Contemporary critics have portrayed the Christian legacy as uniformly anti-rational and antediluvian; the enemy, this way, can be destroyed with a single blow.

MacCulloch instead portrays a multi-dimensional movement, which, through the millennia, has acted as liberator and not just oppressor, intellectual driving force as well as censor.

In a culture shaped more by Dawkins than Deuteronomy, this amounts to an act of iconoclasm.

But for MacCulloch, "science is a very imprecise word", at its core exhibiting "no clash of purpose or intention with religion".

True scientists, he explains, are philosophers bent as much on an examination of God's creation as any theologian.

In today's world, this is an incendiary statement and it makes one long to organise a debate between MacCulloch, professor of church history at Oxford University, and Dawkins, former professor for the understanding of science at the same university.

If MacCulloch believes scientific inquiry examines God's material creation, he sees Christian studies as focusing on the issue of man's divinity: "How can a human being be God?"

He introduces us to a variety of theologians whose wrestlings with this problem chart the evolution of Christian teaching: St Paul, Origen, St Augustine, Thomas Aquinas, Luther, Karl Rahner.

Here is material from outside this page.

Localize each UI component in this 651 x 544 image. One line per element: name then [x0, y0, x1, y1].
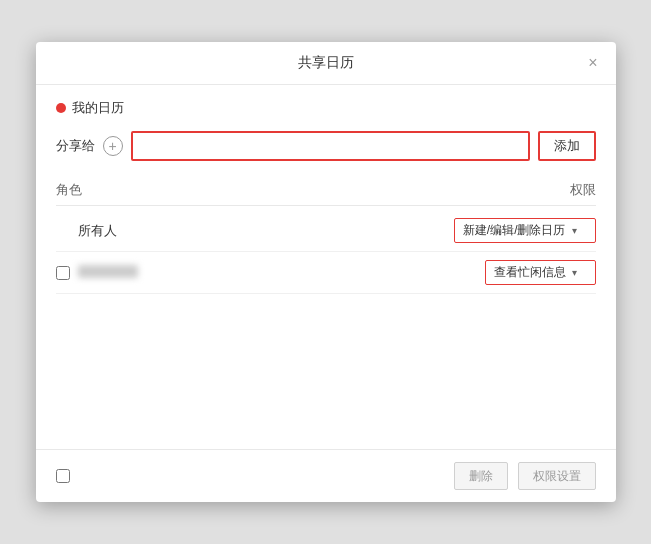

MacCulloch considers seriously and at great length the more important heresies and the more interesting splinter groups, from the Cathars to the Ethiopian Church. MacCulloch's idiosyncratic take goes beyond the characters in the Christian story to matters of real substance: the papacy is control freakery; latterday evangelicals are weird; the ancient Greeks influenced the Church almost as much as the Old Testament did.

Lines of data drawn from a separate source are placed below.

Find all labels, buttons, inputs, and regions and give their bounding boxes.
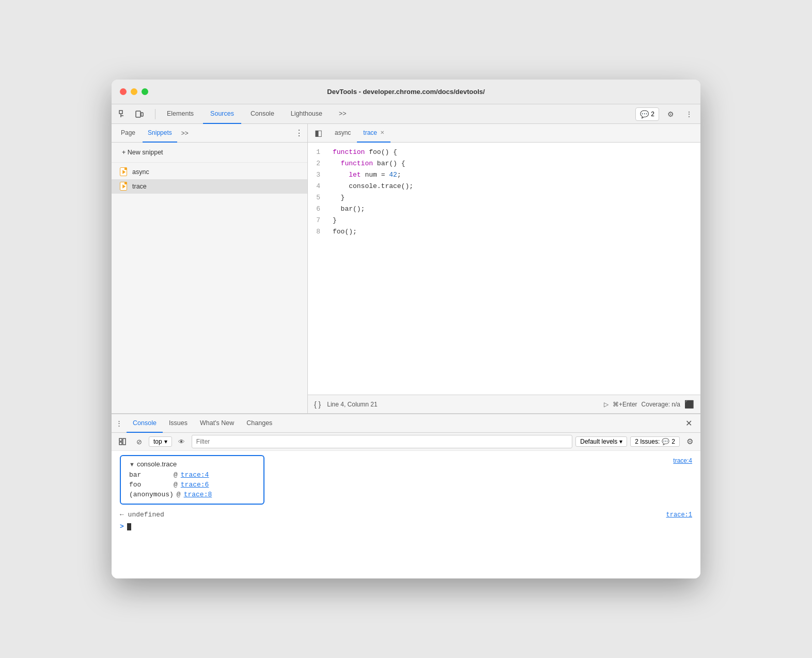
issues-badge-button[interactable]: 💬 2 xyxy=(635,107,659,121)
log-levels-button[interactable]: Default levels ▾ xyxy=(575,436,627,447)
sidebar: Page Snippets >> ⋮ + New snippet xyxy=(112,124,308,413)
bottom-tab-issues[interactable]: Issues xyxy=(163,414,194,433)
title-bar: DevTools - developer.chrome.com/docs/dev… xyxy=(112,80,700,104)
devtools-nav: Elements Sources Console Lighthouse >> 💬… xyxy=(112,104,700,124)
close-tab-icon[interactable]: ✕ xyxy=(380,130,384,135)
undefined-row: ← undefined trace:1 xyxy=(120,509,692,521)
file-icon-trace xyxy=(120,182,128,191)
context-selector[interactable]: top ▾ xyxy=(149,436,172,447)
svg-rect-3 xyxy=(119,438,122,441)
sidebar-nav: Page Snippets >> ⋮ xyxy=(112,124,307,143)
console-output-area: ▼ console.trace bar @ trace:4 foo @ trac… xyxy=(120,455,692,532)
trace-source-ref[interactable]: trace:4 xyxy=(673,457,692,464)
trace-link-foo[interactable]: trace:6 xyxy=(181,481,209,489)
tab-more[interactable]: >> xyxy=(332,104,354,124)
devtools-window: DevTools - developer.chrome.com/docs/dev… xyxy=(112,80,700,578)
dropdown-arrow-icon: ▾ xyxy=(164,438,167,445)
trace-row-foo: foo @ trace:6 xyxy=(129,480,255,490)
trace-link-bar[interactable]: trace:4 xyxy=(181,471,209,479)
trace-at-1: @ xyxy=(174,471,178,479)
window-title: DevTools - developer.chrome.com/docs/dev… xyxy=(120,88,692,96)
device-icon[interactable] xyxy=(132,107,147,121)
trace-row-bar: bar @ trace:4 xyxy=(129,470,255,480)
minimize-button[interactable] xyxy=(131,88,137,95)
editor-tabs: ◧ async trace ✕ xyxy=(308,124,700,143)
editor-area: ◧ async trace ✕ 1 2 3 4 5 6 7 8 xyxy=(308,124,700,413)
line-numbers: 1 2 3 4 5 6 7 8 xyxy=(308,147,329,390)
bottom-more-icon[interactable]: ⋮ xyxy=(116,419,122,427)
close-panel-button[interactable]: ✕ xyxy=(681,416,696,430)
svg-rect-5 xyxy=(119,442,122,445)
coverage-label: Coverage: n/a xyxy=(642,401,680,408)
bottom-tab-whatsnew[interactable]: What's New xyxy=(194,414,240,433)
status-run: ▷ ⌘+Enter Coverage: n/a ⬛ xyxy=(604,400,694,409)
svg-rect-1 xyxy=(136,111,140,117)
trace-output-line: ▼ console.trace bar @ trace:4 foo @ trac… xyxy=(120,455,692,509)
screenshot-icon[interactable]: ⬛ xyxy=(684,400,694,409)
more-options-icon[interactable]: ⋮ xyxy=(682,107,696,121)
trace-group: ▼ console.trace bar @ trace:4 foo @ trac… xyxy=(120,455,264,505)
maximize-button[interactable] xyxy=(142,88,148,95)
filter-input[interactable] xyxy=(192,435,573,448)
file-item-async[interactable]: async xyxy=(112,165,307,179)
trace-at-3: @ xyxy=(177,491,181,498)
issues-chat-icon: 💬 xyxy=(662,438,669,445)
editor-tab-trace[interactable]: trace ✕ xyxy=(357,124,391,143)
bottom-tab-changes[interactable]: Changes xyxy=(240,414,278,433)
settings-icon[interactable]: ⚙ xyxy=(663,107,678,121)
tab-lighthouse[interactable]: Lighthouse xyxy=(284,104,330,124)
levels-arrow-icon: ▾ xyxy=(619,438,622,445)
code-editor[interactable]: 1 2 3 4 5 6 7 8 function foo() { functio… xyxy=(308,143,700,395)
trace-row-anonymous: (anonymous) @ trace:8 xyxy=(129,490,255,499)
console-prompt[interactable]: > xyxy=(120,521,692,532)
cursor-position: Line 4, Column 21 xyxy=(327,401,377,408)
nav-divider xyxy=(155,109,155,119)
sidebar-more-icon[interactable]: >> xyxy=(181,130,189,137)
inspect-icon[interactable] xyxy=(116,107,130,121)
trace-fn-bar: bar xyxy=(129,471,170,479)
tab-elements[interactable]: Elements xyxy=(160,104,201,124)
trace-link-anonymous[interactable]: trace:8 xyxy=(184,491,212,498)
trace-fn-anonymous: (anonymous) xyxy=(129,491,174,498)
issues-count-badge[interactable]: 2 Issues: 💬 2 xyxy=(630,436,680,447)
console-settings-icon[interactable]: ⚙ xyxy=(683,435,696,448)
trace-fn-foo: foo xyxy=(129,481,170,489)
traffic-lights xyxy=(120,88,148,95)
svg-rect-4 xyxy=(123,438,126,445)
bottom-tab-console[interactable]: Console xyxy=(127,414,163,433)
run-shortcut: ⌘+Enter xyxy=(613,401,637,408)
nav-right: 💬 2 ⚙ ⋮ xyxy=(635,107,696,121)
new-snippet-button[interactable]: + New snippet xyxy=(118,147,167,158)
editor-tab-async[interactable]: async xyxy=(329,124,357,143)
run-icon[interactable]: ▷ xyxy=(604,401,608,408)
format-icon[interactable]: { } xyxy=(314,400,321,409)
clear-console-icon[interactable]: ⊘ xyxy=(132,435,146,448)
undefined-source[interactable]: trace:1 xyxy=(666,511,692,519)
bottom-panel: ⋮ Console Issues What's New Changes ✕ xyxy=(112,413,700,578)
svg-rect-2 xyxy=(141,113,143,116)
tab-sources[interactable]: Sources xyxy=(203,104,241,124)
main-content: Page Snippets >> ⋮ + New snippet xyxy=(112,124,700,413)
chat-icon: 💬 xyxy=(640,110,649,118)
sidebar-menu-icon[interactable]: ⋮ xyxy=(295,128,303,138)
file-item-trace[interactable]: trace xyxy=(112,179,307,194)
tab-console[interactable]: Console xyxy=(243,104,282,124)
live-expressions-icon[interactable]: 👁 xyxy=(175,435,189,448)
console-toolbar: ⊘ top ▾ 👁 Default levels ▾ 2 Issues: 💬 2… xyxy=(112,433,700,451)
undefined-text: ← undefined xyxy=(120,511,164,519)
sidebar-header: + New snippet xyxy=(112,143,307,163)
prompt-arrow-icon: > xyxy=(120,523,124,530)
file-list: async trace xyxy=(112,163,307,196)
svg-rect-0 xyxy=(119,111,122,114)
cursor-caret xyxy=(127,523,131,530)
status-bar: { } Line 4, Column 21 ▷ ⌘+Enter Coverage… xyxy=(308,395,700,413)
toggle-sidebar-button[interactable]: ◧ xyxy=(312,127,324,139)
console-output: ▼ console.trace bar @ trace:4 foo @ trac… xyxy=(112,451,700,578)
expand-arrow-icon[interactable]: ▼ xyxy=(129,461,135,467)
sidebar-tab-snippets[interactable]: Snippets xyxy=(143,124,177,143)
execute-context-icon[interactable] xyxy=(116,435,129,448)
code-content: function foo() { function bar() { let nu… xyxy=(329,147,700,390)
close-button[interactable] xyxy=(120,88,127,95)
nav-icons xyxy=(116,107,147,121)
sidebar-tab-page[interactable]: Page xyxy=(116,124,140,143)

These personal convictions are often persuasively argued and always heartfelt.

When he writes of the present battle over homosexuality within the Anglican communion, MacCulloch, gay and Anglican, allows his dismay to ring in every word.

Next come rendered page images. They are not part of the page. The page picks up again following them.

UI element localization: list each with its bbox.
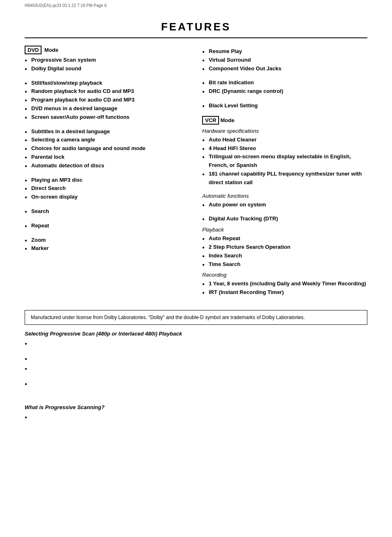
what-is-heading: What is Progressive Scanning? xyxy=(25,404,367,410)
playback-list: Auto Repeat 2 Step Picture Search Operat… xyxy=(202,234,367,268)
dvd-section2-list: Still/fast/slow/step playback Random pla… xyxy=(25,79,190,122)
header-meta: H9450UD(EN).qx33 03.1.22 7:19 PM Page 6 xyxy=(25,3,107,8)
progressive-list2 xyxy=(25,354,367,373)
vcr-mode-label: Mode xyxy=(220,117,234,123)
dvd-section2: Still/fast/slow/step playback Random pla… xyxy=(25,79,190,122)
page-title: FEATURES xyxy=(25,21,367,33)
list-item: Screen saver/Auto power-off functions xyxy=(25,113,190,122)
list-item xyxy=(25,363,367,373)
list-item: 181 channel capability PLL frequency syn… xyxy=(202,170,367,187)
dvd-section3: Subtitles in a desired language Selectin… xyxy=(25,127,190,170)
right-column: Resume Play Virtual Surround Component V… xyxy=(202,46,367,303)
list-item: Auto power on system xyxy=(202,201,367,209)
list-item: Digital Auto Tracking (DTR) xyxy=(202,215,367,223)
what-is-section: What is Progressive Scanning? xyxy=(25,404,367,421)
list-item: Trilingual on-screen menu display select… xyxy=(202,153,367,170)
dvd-section5-list: Search xyxy=(25,207,190,216)
list-item: Parental lock xyxy=(25,153,190,162)
recording-list: 1 Year, 8 events (including Daily and We… xyxy=(202,280,367,297)
notice-text: Manufactured under license from Dolby La… xyxy=(31,315,305,320)
list-item: Time Search xyxy=(202,260,367,269)
list-item: Virtual Surround xyxy=(202,56,367,65)
list-item: Dolby Digital sound xyxy=(25,65,190,73)
dvd-mode-label: Mode xyxy=(44,47,58,53)
dvd-section5: Search xyxy=(25,207,190,216)
list-item: DRC (Dynamic range control) xyxy=(202,87,367,96)
recording-label: Recording xyxy=(202,272,367,278)
dvd-section3-list: Subtitles in a desired language Selectin… xyxy=(25,127,190,170)
list-item xyxy=(25,379,367,388)
right-section1: Resume Play Virtual Surround Component V… xyxy=(202,47,367,73)
dvd-section7-list: Zoom Marker xyxy=(25,236,190,253)
list-item: IRT (Instant Recording Timer) xyxy=(202,288,367,297)
playback-label: Playback xyxy=(202,227,367,233)
dvd-section7: Zoom Marker xyxy=(25,236,190,253)
auto-label: Automatic functions xyxy=(202,193,367,199)
right-section2: Bit rate indication DRC (Dynamic range c… xyxy=(202,79,367,96)
list-item: Still/fast/slow/step playback xyxy=(25,79,190,88)
vcr-mode-row: VCR Mode xyxy=(202,116,367,125)
list-item: 1 Year, 8 events (including Daily and We… xyxy=(202,280,367,288)
auto-list: Auto power on system xyxy=(202,201,367,209)
dvd-section4-list: Playing an MP3 disc Direct Search On-scr… xyxy=(25,176,190,201)
dvd-section6-list: Repeat xyxy=(25,222,190,230)
list-item: Bit rate indication xyxy=(202,79,367,87)
list-item: Resume Play xyxy=(202,47,367,56)
title-divider xyxy=(25,37,367,38)
progressive-list xyxy=(25,338,367,348)
list-item: Program playback for audio CD and MP3 xyxy=(25,96,190,104)
list-item: On-screen display xyxy=(25,193,190,201)
dvd-section1-list: Progressive Scan system Dolby Digital so… xyxy=(25,56,190,73)
page: H9450UD(EN).qx33 03.1.22 7:19 PM Page 6 … xyxy=(0,0,392,537)
list-item: Direct Search xyxy=(25,184,190,193)
list-item: Index Search xyxy=(202,252,367,260)
progressive-section: Selecting Progressive Scan (480p or Inte… xyxy=(25,331,367,389)
list-item xyxy=(25,354,367,363)
list-item: Auto Head Cleaner xyxy=(202,136,367,144)
right-section2-list: Bit rate indication DRC (Dynamic range c… xyxy=(202,79,367,96)
what-is-list xyxy=(25,412,367,421)
dvd-mode-section: DVD Mode Progressive Scan system Dolby D… xyxy=(25,46,190,73)
right-section3: Black Level Setting xyxy=(202,102,367,110)
list-item: Zoom xyxy=(25,236,190,245)
main-content: DVD Mode Progressive Scan system Dolby D… xyxy=(25,46,367,303)
auto-section: Automatic functions Auto power on system xyxy=(202,193,367,209)
notice-box: Manufactured under license from Dolby La… xyxy=(25,310,367,325)
hardware-label: Hardware specifications xyxy=(202,128,367,134)
list-item: Search xyxy=(25,207,190,216)
right-section1-list: Resume Play Virtual Surround Component V… xyxy=(202,47,367,73)
list-item: Auto Repeat xyxy=(202,234,367,243)
list-item: 2 Step Picture Search Operation xyxy=(202,243,367,252)
list-item xyxy=(25,412,367,421)
progressive-list3 xyxy=(25,379,367,388)
list-item: Component Video Out Jacks xyxy=(202,65,367,73)
list-item: Black Level Setting xyxy=(202,102,367,110)
list-item: Choices for audio language and sound mod… xyxy=(25,144,190,153)
digital-list: Digital Auto Tracking (DTR) xyxy=(202,215,367,223)
dvd-section6: Repeat xyxy=(25,222,190,230)
list-item: Random playback for audio CD and MP3 xyxy=(25,87,190,96)
list-item: 4 Head HiFi Stereo xyxy=(202,144,367,153)
list-item: Marker xyxy=(25,244,190,253)
hardware-list: Auto Head Cleaner 4 Head HiFi Stereo Tri… xyxy=(202,136,367,187)
hardware-section: Hardware specifications Auto Head Cleane… xyxy=(202,128,367,187)
dvd-badge: DVD xyxy=(25,46,42,54)
left-column: DVD Mode Progressive Scan system Dolby D… xyxy=(25,46,190,303)
digital-section: Digital Auto Tracking (DTR) Playback Aut… xyxy=(202,215,367,297)
list-item: Progressive Scan system xyxy=(25,56,190,65)
dvd-section4: Playing an MP3 disc Direct Search On-scr… xyxy=(25,176,190,201)
list-item xyxy=(25,338,367,348)
right-section3-list: Black Level Setting xyxy=(202,102,367,110)
list-item: Repeat xyxy=(25,222,190,230)
list-item: Automatic detection of discs xyxy=(25,162,190,170)
list-item: DVD menus in a desired language xyxy=(25,104,190,113)
list-item: Subtitles in a desired language xyxy=(25,127,190,136)
list-item: Playing an MP3 disc xyxy=(25,176,190,185)
progressive-heading: Selecting Progressive Scan (480p or Inte… xyxy=(25,331,367,337)
vcr-badge: VCR xyxy=(202,116,219,125)
list-item: Selecting a camera angle xyxy=(25,136,190,144)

His intimate involvement with the subject lends this history an emotional appeal usually absent from a scholarly work.

It also allows for some peculiar foibles, such as the historian's puzzling emphases: why should we read more about the Jesuits than the Virgin Mary, less on Jesus' ministry than on John Wesley's?

The effect risks distorting rather than illuminating aspects of Christianity.

Yet these flaws are easily diluted in more than 1000 pages, spanning 3000 years of global history that include mythological figures, forgotten rows, extravagant characters and splinter sects.

The sheer breadth of MacCulloch's chronicle is almost subversive.

At a time when Christianity, in the public arena, is dismissed as the poor relation to be shunted off to the sidelines, here is a huge, masterly chronicle that invites the Church centre stage and celebrates its global influence and extraordinary vision. - Guardian News and Media

• A History of Christianity: The First Three Thousand Years, by Diarmaid MacCulloch (Allen Lane, pp1216).